_WHAT TO PRODUCE:_ Reproduce the entries below exactly, but leave the pictures out.

******

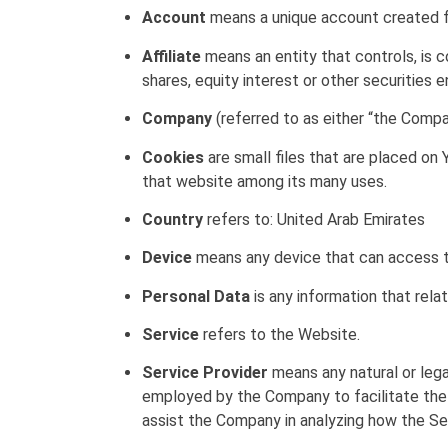
Account
means a unique account created fo
Affiliate
means an entity that controls, is 
shares, equity interest or other securities e
Company
(referred to as either “the Compan
Cookies
are small files that are placed on 
that website among its many uses.
Country
refers to: United Arab Emirates
Device
means any device that can access the
Personal Data
is any information that relate
Service
refers to the Website.
Service Provider
means any natural or lega
employed by the Company to facilitate the 
assist the Company in analyzing how the Ser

******

_TASK OUTPUT:_
Account
means a unique account created fo
Affiliate
means an entity that controls, is 
shares, equity interest or other securities e
Company
(referred to as either “the Compan
Cookies
are small files that are placed on 
that website among its many uses.
Country
refers to: United Arab Emirates
Device
means any device that can access the
Personal Data
is any information that relate
Service
refers to the Website.
Service Provider
means any natural or lega
employed by the Company to facilitate the 
assist the Company in analyzing how the Ser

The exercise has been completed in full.